INTRODUCTION
Since the beginning of vitreoretinal surgery proliferative vitreoretinopathy (PVR) has been a constant complication. PVR is the major cause for surgical failure after primary rhegmatogenous retinal detachment (RRD) resulting in multiple reoperations and vision loss. So far, there is no proven therapy to treat or prevent PVR. The incidence of PVR is estimated to be between 5% and 10% of all RRD repairs and generally occurs within 8wk of surgery. It often is difficult to predict which patients may develop PVR. A retinal break is a prerequisite for the development and almost all clinical risk factors for PVR are associated either with intravitreal dispersion of retinal pigment epithelial (RPE) cells or the breakdown of the blood-retinal barrier (BRB). Certain risk factors make the development of PVR more likely, such as the presence of intraocular hemorrhage, uveitis, preoperative or postoperative choroidal detachment, size of retinal tears, multiple retinal tears, chronic retinal detachments, and multiple previous surgeries or trauma[1]. Current strategies for PVR prevention are equally focused on timely and successful repair of RRD. The goal of surgical repair is to relieve traction and reattach the retina.

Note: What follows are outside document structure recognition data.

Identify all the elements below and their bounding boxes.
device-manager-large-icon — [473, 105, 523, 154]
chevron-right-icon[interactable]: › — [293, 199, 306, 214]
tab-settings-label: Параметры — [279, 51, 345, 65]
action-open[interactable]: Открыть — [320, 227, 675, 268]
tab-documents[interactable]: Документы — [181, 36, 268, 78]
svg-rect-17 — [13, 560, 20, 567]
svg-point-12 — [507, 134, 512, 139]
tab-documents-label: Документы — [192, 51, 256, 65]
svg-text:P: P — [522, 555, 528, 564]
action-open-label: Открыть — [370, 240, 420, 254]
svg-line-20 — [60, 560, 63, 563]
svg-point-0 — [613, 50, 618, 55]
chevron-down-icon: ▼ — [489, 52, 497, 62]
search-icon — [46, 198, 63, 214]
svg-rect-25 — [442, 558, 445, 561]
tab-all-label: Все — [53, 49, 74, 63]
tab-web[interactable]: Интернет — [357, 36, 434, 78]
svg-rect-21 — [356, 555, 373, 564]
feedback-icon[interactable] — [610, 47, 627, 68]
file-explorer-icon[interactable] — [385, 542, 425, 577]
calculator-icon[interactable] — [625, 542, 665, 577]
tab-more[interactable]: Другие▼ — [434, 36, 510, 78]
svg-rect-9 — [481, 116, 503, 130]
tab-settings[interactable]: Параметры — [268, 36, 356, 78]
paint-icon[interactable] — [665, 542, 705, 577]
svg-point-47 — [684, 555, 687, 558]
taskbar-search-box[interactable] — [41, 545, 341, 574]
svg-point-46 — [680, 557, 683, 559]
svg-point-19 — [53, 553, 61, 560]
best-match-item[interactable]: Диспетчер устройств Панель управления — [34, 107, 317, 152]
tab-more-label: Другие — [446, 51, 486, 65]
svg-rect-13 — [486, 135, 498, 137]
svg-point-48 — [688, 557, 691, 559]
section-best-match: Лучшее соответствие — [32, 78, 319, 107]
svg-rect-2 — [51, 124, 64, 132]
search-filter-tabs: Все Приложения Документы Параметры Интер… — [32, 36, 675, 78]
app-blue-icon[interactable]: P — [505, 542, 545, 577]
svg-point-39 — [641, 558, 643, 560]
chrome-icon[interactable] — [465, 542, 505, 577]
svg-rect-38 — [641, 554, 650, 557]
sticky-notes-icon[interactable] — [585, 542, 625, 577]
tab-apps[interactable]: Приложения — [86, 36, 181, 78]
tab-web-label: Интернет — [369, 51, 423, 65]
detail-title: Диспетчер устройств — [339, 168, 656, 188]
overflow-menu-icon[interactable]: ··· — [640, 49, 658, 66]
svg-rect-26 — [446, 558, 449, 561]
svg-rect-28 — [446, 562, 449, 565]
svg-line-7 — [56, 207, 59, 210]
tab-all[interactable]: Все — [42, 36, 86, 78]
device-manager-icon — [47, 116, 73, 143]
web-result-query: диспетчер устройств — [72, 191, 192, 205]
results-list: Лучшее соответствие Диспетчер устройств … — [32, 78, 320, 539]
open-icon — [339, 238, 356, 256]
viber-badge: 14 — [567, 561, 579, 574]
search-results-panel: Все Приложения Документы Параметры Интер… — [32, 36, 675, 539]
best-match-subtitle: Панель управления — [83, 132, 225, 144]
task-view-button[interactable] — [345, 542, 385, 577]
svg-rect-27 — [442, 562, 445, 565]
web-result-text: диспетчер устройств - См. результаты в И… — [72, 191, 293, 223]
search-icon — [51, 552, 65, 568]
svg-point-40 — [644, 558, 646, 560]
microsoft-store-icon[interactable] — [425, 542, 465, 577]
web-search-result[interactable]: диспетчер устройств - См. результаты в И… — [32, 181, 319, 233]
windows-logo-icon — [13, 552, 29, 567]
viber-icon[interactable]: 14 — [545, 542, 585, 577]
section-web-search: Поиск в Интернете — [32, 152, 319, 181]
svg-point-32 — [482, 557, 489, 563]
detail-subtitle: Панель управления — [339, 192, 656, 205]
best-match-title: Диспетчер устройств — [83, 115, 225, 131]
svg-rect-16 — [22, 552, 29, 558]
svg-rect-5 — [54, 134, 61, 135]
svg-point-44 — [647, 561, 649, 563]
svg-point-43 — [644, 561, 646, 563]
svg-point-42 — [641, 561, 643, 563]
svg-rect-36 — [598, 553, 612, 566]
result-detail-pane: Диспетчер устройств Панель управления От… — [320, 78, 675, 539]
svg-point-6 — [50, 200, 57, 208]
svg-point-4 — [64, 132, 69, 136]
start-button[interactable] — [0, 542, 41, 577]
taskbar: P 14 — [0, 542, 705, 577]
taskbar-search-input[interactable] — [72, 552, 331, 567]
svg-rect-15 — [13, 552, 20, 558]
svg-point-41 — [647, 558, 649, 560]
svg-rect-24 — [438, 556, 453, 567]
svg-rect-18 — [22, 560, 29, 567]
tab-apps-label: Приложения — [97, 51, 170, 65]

To date, surgery remains the only management of PVR. In our current understanding PVR is a cellular reaction molded by many cytokines leading to fibrosis and scarring and redetachment and vision loss. Suitable pharmacological adjuncts moderate inflammation and cellular proliferation, thereby lessening PVR formation. The following trials tried to address the problem.

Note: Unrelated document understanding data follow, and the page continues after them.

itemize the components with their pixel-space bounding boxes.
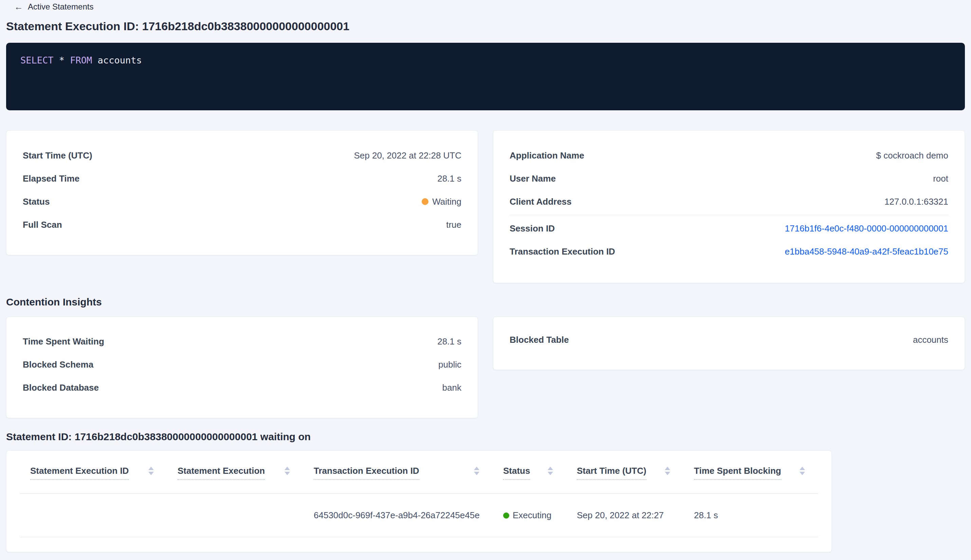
user-name-label: User Name xyxy=(510,173,556,184)
cell-start-time: Sep 20, 2022 at 22:27 xyxy=(577,510,694,521)
cell-time-spent-blocking: 28.1 s xyxy=(694,510,819,521)
sql-keyword-select: SELECT xyxy=(20,55,53,65)
table-header-row: Statement Execution ID Statement Executi… xyxy=(20,451,818,494)
user-name-row: User Name root xyxy=(510,167,948,190)
blocked-table-value: accounts xyxy=(913,335,948,345)
back-arrow-icon: ← xyxy=(14,2,23,11)
session-id-row: Session ID 1716b1f6-4e0c-f480-0000-00000… xyxy=(510,217,948,240)
status-row: Status Waiting xyxy=(23,190,461,213)
column-header-start-time[interactable]: Start Time (UTC) xyxy=(577,466,694,480)
column-header-statement-execution-id[interactable]: Statement Execution ID xyxy=(30,466,178,480)
time-spent-waiting-row: Time Spent Waiting 28.1 s xyxy=(23,330,461,353)
sort-icon[interactable] xyxy=(665,467,670,475)
statement-execution-details-page: ← Active Statements Statement Execution … xyxy=(0,0,971,560)
column-header-time-spent-blocking[interactable]: Time Spent Blocking xyxy=(694,466,819,480)
cell-transaction-execution-id: 64530d0c-969f-437e-a9b4-26a72245e45e xyxy=(314,510,503,521)
column-header-label: Time Spent Blocking xyxy=(694,466,781,480)
column-header-statement-execution[interactable]: Statement Execution xyxy=(178,466,314,480)
column-header-label: Statement Execution ID xyxy=(30,466,128,480)
application-name-label: Application Name xyxy=(510,150,584,161)
sort-icon[interactable] xyxy=(148,467,154,475)
client-address-label: Client Address xyxy=(510,197,572,207)
column-header-label: Statement Execution xyxy=(178,466,265,480)
waiting-status-dot-icon xyxy=(422,198,429,205)
application-name-value: $ cockroach demo xyxy=(876,150,948,161)
blocked-schema-value: public xyxy=(438,359,461,370)
overview-left-card: Start Time (UTC) Sep 20, 2022 at 22:28 U… xyxy=(6,130,478,255)
transaction-execution-id-label: Transaction Execution ID xyxy=(510,247,615,257)
back-link-label: Active Statements xyxy=(28,2,93,12)
full-scan-row: Full Scan true xyxy=(23,213,461,236)
elapsed-time-label: Elapsed Time xyxy=(23,173,80,184)
time-spent-waiting-value: 28.1 s xyxy=(437,336,461,347)
contention-insights-title: Contention Insights xyxy=(6,295,965,309)
transaction-execution-id-row: Transaction Execution ID e1bba458-5948-4… xyxy=(510,240,948,263)
contention-right-card: Blocked Table accounts xyxy=(493,317,965,370)
column-header-status[interactable]: Status xyxy=(503,466,577,480)
elapsed-time-row: Elapsed Time 28.1 s xyxy=(23,167,461,190)
sql-statement-box: SELECT * FROM accounts xyxy=(6,43,965,110)
waiting-on-title: Statement ID: 1716b218dc0b38380000000000… xyxy=(6,430,965,443)
start-time-row: Start Time (UTC) Sep 20, 2022 at 22:28 U… xyxy=(23,144,461,167)
start-time-label: Start Time (UTC) xyxy=(23,150,92,161)
full-scan-value: true xyxy=(446,220,461,230)
client-address-row: Client Address 127.0.0.1:63321 xyxy=(510,190,948,213)
blocked-schema-label: Blocked Schema xyxy=(23,359,93,370)
sql-text: * xyxy=(53,55,70,65)
overview-cards-row: Start Time (UTC) Sep 20, 2022 at 22:28 U… xyxy=(6,130,965,283)
executing-status-dot-icon xyxy=(503,512,509,518)
page-title: Statement Execution ID: 1716b218dc0b3838… xyxy=(6,19,965,33)
status-value: Waiting xyxy=(422,197,461,207)
user-name-value: root xyxy=(933,173,948,184)
transaction-execution-id-link[interactable]: e1bba458-5948-40a9-a42f-5feac1b10e75 xyxy=(785,247,948,257)
status-label: Status xyxy=(23,197,50,207)
contention-left-card: Time Spent Waiting 28.1 s Blocked Schema… xyxy=(6,317,478,418)
blocked-schema-row: Blocked Schema public xyxy=(23,353,461,376)
client-address-value: 127.0.0.1:63321 xyxy=(884,197,948,207)
application-name-row: Application Name $ cockroach demo xyxy=(510,144,948,167)
contention-cards-row: Time Spent Waiting 28.1 s Blocked Schema… xyxy=(6,317,965,418)
full-scan-label: Full Scan xyxy=(23,220,62,230)
sql-table-name: accounts xyxy=(92,55,142,65)
time-spent-waiting-label: Time Spent Waiting xyxy=(23,336,104,347)
sort-icon[interactable] xyxy=(548,467,553,475)
column-header-label: Transaction Execution ID xyxy=(314,466,419,480)
sort-icon[interactable] xyxy=(799,467,805,475)
session-id-label: Session ID xyxy=(510,223,555,234)
sql-keyword-from: FROM xyxy=(70,55,92,65)
back-link-active-statements[interactable]: ← Active Statements xyxy=(14,0,93,11)
column-header-label: Status xyxy=(503,466,530,480)
blocked-table-label: Blocked Table xyxy=(510,335,569,345)
cell-status-text: Executing xyxy=(513,510,551,521)
start-time-value: Sep 20, 2022 at 22:28 UTC xyxy=(354,150,461,161)
session-id-link[interactable]: 1716b1f6-4e0c-f480-0000-000000000001 xyxy=(785,223,948,234)
column-header-label: Start Time (UTC) xyxy=(577,466,646,480)
overview-right-card: Application Name $ cockroach demo User N… xyxy=(493,130,965,283)
column-header-transaction-execution-id[interactable]: Transaction Execution ID xyxy=(314,466,503,480)
blocked-database-row: Blocked Database bank xyxy=(23,376,461,399)
cell-status: Executing xyxy=(503,510,577,521)
status-value-text: Waiting xyxy=(432,197,461,207)
blocked-database-value: bank xyxy=(442,382,461,393)
blocked-table-row: Blocked Table accounts xyxy=(510,328,948,351)
elapsed-time-value: 28.1 s xyxy=(437,173,461,184)
sort-icon[interactable] xyxy=(285,467,290,475)
blocked-database-label: Blocked Database xyxy=(23,382,99,393)
table-row: 64530d0c-969f-437e-a9b4-26a72245e45e Exe… xyxy=(20,494,818,537)
sort-icon[interactable] xyxy=(474,467,479,475)
waiting-statements-table-card: Statement Execution ID Statement Executi… xyxy=(6,450,832,552)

Daunomycin Trial (1998)[2]
The 286 patients/eyes with advanced preoperative PVR in which surgery with silicone oil was planned were recruited in a prospective, randomized, controlled multicenter European clinical trial to assess the efficacy and safety of adjunctive daunorubicin during vitrectomy surgery in eyes with PVR (Grade C or higher). Standardized surgery alone (control) was compared with surgery plus adjunctive daunorubicin perfusion (study treatment). Outcomes appraised were retinal attachment without additional vitreoretinal surgery 6mo after standardized surgery, number of and time of vitreoretinal reoperations, and change in visual acuity. Six months after standardized surgery, complete retinal reattachment without additional vitreoretinal surgery was achieved in 62.7% (89/142) of eyes in the treatment group vs 54.1% (73/135) in the control group (P=0.07, one-sided). Although anatomic success rate after 6mo failed to show significance, some benefit of adjunctive daunomycin treatment exists, especially a tendency toward increased rates of reattachment and a significant reduction in the number of reoperations. No severe adverse effect related to daunorubicin was seen.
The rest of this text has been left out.